Time is flying, but I am stuck in slow-motion.  I have so much I should be doing.  Task after task is written on lists made in the quiet of the night when sleep won't come.  My attempts to pick up my pace are met with blunders and exhaustion and the kinds of failures I can only laugh about at the end of the day.  A few days ago my efforts to have friends over for breakfast led to an orange julius explosion covering my kitchen, a waffle maker rescued from the garbage when I realized a flipped circuit breaker was the only "repair" it needed, cold waffles, sub-par smoothies and half a batch of batter down the drain, and a breakfast fail with the company being the only bright spot.  Luckily I was laughing, or I probably would have cried.

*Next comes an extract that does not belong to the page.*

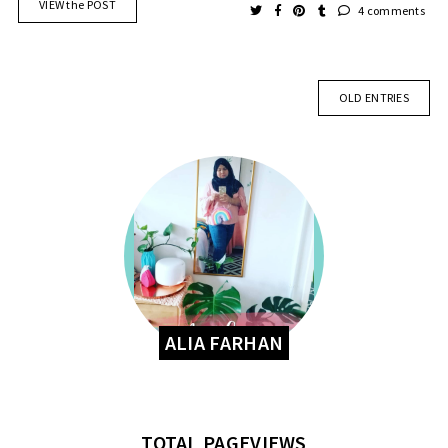
VIEW the POST
4 comments
OLD ENTRIES
ALIA FARHAN
TOTAL PAGEVIEWS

Pregnancy brings vulnerability for me, and somehow every doubt of my mothering abilities is right at the surface.  I'm not doing my best mothering as lack of sleep and physical discomfort lessen my patience and abilities, so it's not hard for me to find an abundance of examples of sub-par parenting.  With each baby I've found myself asking the question that I'm just sure (as in as sure as a crazy, pregnant mom can be) others must be asking, "What makes her think she can do this? She really thinks she can raise a child, two kids, three, four!?"  I'm usually a fairly self-assured person, but the doubts creep in easily when I'm pregnant.  I have to regularly remind myself that those doubts are lies before they take over and limit my abilities even further.

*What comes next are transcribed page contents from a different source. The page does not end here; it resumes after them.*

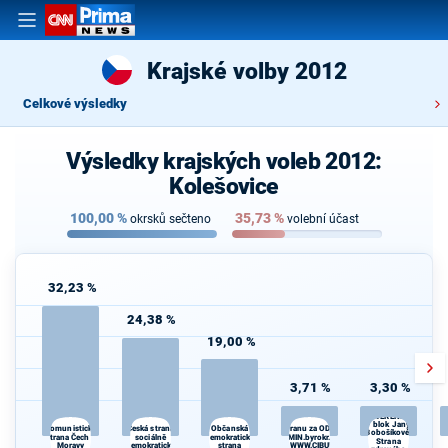
Krajské volby 2012
Celkové výsledky
Výsledky krajských voleb 2012:
Kolešovice
100,00
%
35,73
%
okrsků sečteno
volební účast
32,23 %
24,38 %
19,00 %
3,71 %
3,30 %
SUVERENITA
- blok Jany
Česká strana
Volte Pravý Blok-stranu za ODVOLAT.polit.,NÍZKÉ
Komunistická
Občanská
Bobošíkové,
strana Čech a
sociálně
demokratická
daně,VYROVN.rozp.,MIN.byrokr.,SPRAV.just.,PŘÍMOU
Strana
Moravy
demokratická
strana
demokr. WWW.CIBULKA.NET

I'm learning to look for the little reminders of my purpose as a mother.  When I open my eyes, they're all around.  Yesterday the muffin sat on my lap while I helped him get socks and shoes.  As he narrated our activities, I had the thought, "You are so blessed to be doing exactly what you want to be doing."  I needed those words, and I'm grateful to have had that impression come at just the right time.

I'm realizing the third trimester has taken over and the need to be slow and settle in far outweighs the pages of spring cleaning chores and home decorating that I'd like to be doing.  I'm in an intensive season, and that's ok.  Those lists will be waiting for the moments when I have bursts of energy to nest.  They will wait for long afternoons when the baby has arrived and does a lot of sleeping and I feel up to a few chores.  For right now, my focus needs to be on people and not on the many things that I think need done.

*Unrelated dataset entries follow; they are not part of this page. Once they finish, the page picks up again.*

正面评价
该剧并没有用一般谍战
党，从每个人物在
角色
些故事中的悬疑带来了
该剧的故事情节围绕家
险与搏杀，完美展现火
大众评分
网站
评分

It's our last weekend of spring break, and I'm hoping to fill it with movie nights and games and easy meals and time spent together as a family.  Hope your weekend is full of the people that matter most.

3 comments:

Hannah said...

At least you wash your waffle iron. ;) A comedy of errors like that only happens when you have guests over. (And...I'm happy it was me. Cause the breakfast was rather fantastic.)

You are a wonderful mother; here's hoping for a slow and east third trimester! You're almost done!

Kim Orlandini said...

Oh Christina I hope you can make it this weekend. I adore your blog and YOU! xoxo

Carrie said...

What a perfect quote. Sometimes I just have to say to myself, "Carrie- you are doing okay and that is enough!"